Era domingo a la noche cuando en otra ocasión, (esto ya sería cuando yo tenía más o menos trece años) mis padres llegaron a casa y me pillaron “in fraganti” estudiando en la sala… A mi aita no le pareció bien que estudiase tumbada en la alfombra de la sala. El consideraba que para estudiar era necesario, imprescindible, obligatorio, forzosamente indispensable y de vital importancia que se hiciese en una mesa y yo sentaba en la silla que encajase en dicha mesa. Así que me dijo: “¿Esas son formas de estudiar?” a lo que yo contesté “yo estudio como me da la gana”.
Los ojos se le nublaron, se le inyectaron de sangre y un vapor express le empezó a salir por sus narices. Acto seguido cogió la enciclopedia de la humanidad (gorda, gorda, gorda…) que yo solía consultar a menudo cuando estudiaba y me la puso de sombrero.
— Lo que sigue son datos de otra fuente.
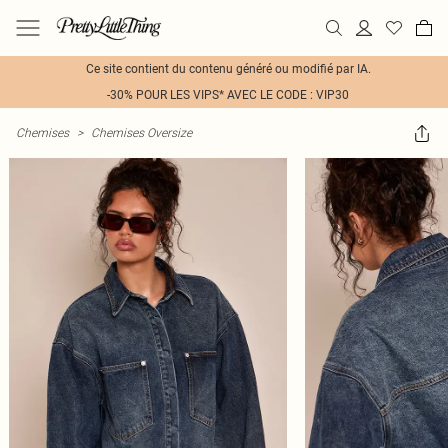
Ce site contient du contenu généré ou modifié par IA.
-30% POUR LES VIPS* AVEC LE CODE : VIP30
Chemises
>
Chemises Oversize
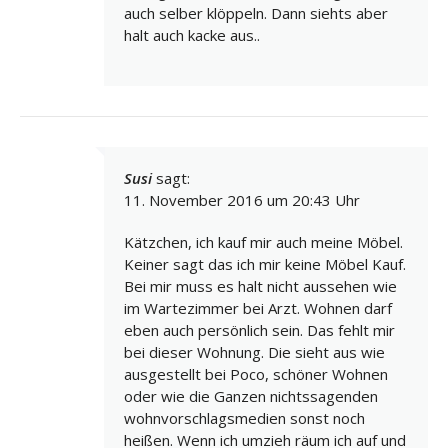
auch selber klöppeln. Dann siehts aber
halt auch kacke aus..
Susi
sagt:
11. November 2016 um 20:43 Uhr
Kätzchen, ich kauf mir auch meine Möbel.
Keiner sagt das ich mir keine Möbel Kauf.
Bei mir muss es halt nicht aussehen wie
im Wartezimmer bei Arzt. Wohnen darf
eben auch persönlich sein. Das fehlt mir
bei dieser Wohnung. Die sieht aus wie
ausgestellt bei Poco, schöner Wohnen
oder wie die Ganzen nichtssagenden
wohnvorschlagsmedien sonst noch
heißen. Wenn ich umzieh räum ich auf und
Claro que no delicadamente, si no que me la encasquetó como con un martillo. “Un día chavala, vas a hacer que te tire por el balcón…”
Otro domingo por la noche (que mal rollo los domingos a la noche, coño…) llegó y me dijo: “acabo de ver a la estúpida de tu amiga” a lo que yo amigablemente respondí: “estúpido serás tú”.
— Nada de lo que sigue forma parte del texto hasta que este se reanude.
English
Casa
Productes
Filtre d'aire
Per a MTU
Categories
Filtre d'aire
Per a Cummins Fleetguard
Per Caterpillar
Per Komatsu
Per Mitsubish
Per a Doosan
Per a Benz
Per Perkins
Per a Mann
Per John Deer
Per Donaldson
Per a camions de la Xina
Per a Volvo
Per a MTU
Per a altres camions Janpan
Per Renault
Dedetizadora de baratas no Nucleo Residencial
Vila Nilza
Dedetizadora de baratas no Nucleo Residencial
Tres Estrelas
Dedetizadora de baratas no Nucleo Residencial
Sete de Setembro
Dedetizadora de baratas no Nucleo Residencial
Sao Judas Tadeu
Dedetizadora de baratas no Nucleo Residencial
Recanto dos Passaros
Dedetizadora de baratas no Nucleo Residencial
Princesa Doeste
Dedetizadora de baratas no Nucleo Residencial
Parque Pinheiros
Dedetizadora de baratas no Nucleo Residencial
Se volvió a repetir la misma escena de antes, ojos nublados y ensangrentados, pinta de toro a punto de salir al coso taurino, se saca el zapato y me da de taconazos por todo el cuerpo. Yo en el intento de evitar feas cicatrices en mi cara, me la tapo con los brazos (que las cicatrices son mejores en sitios ocultos y no como seña de identidad).
Al día siguiente mi brazo tenía tres veces su tamaño. Con respecto al color del mismo, ni qué hablar: parecía que me habían injertado el brazo de un negro zulú: negro, negro, negro. Mi ama preocupada, me decía que teníamos que ir al médico, pero “cuando lleguemos, ¿qué le vas a decir al médico? ¿cómo te lo has hecho?” y yo “La verdad. Que ha sido mi padre quien me ha dejado este brazo en este lamentable estado”. Mi ama con sus ojos a punto de salírseles de las órbitas me dice “pues entonces no vamos”.
No sé si en aquella época esto hubiese sido motivo de quitarles mi custodia a mis aitas. Lo que si sé que hoy en día es probable que se hubiesen metido en un problema. También sé que no tengo nada que reprochar a mi aita. Seguramente yo no era fácil (seguramente, más que seguro), y a estas alturas de mi vida, creo que tengo que agradecer que aquellas hostias hayan hecho de mi lo que ahora soy.
Así que al psicólogo de marras, que se deje de tonterías, que ni Ana ni yo estamos traumatizadas por los golpes de nuestros padres, que más bien estamos agradecidas. Así que si un día yo tengo un crío… ¡qué se vaya preparando!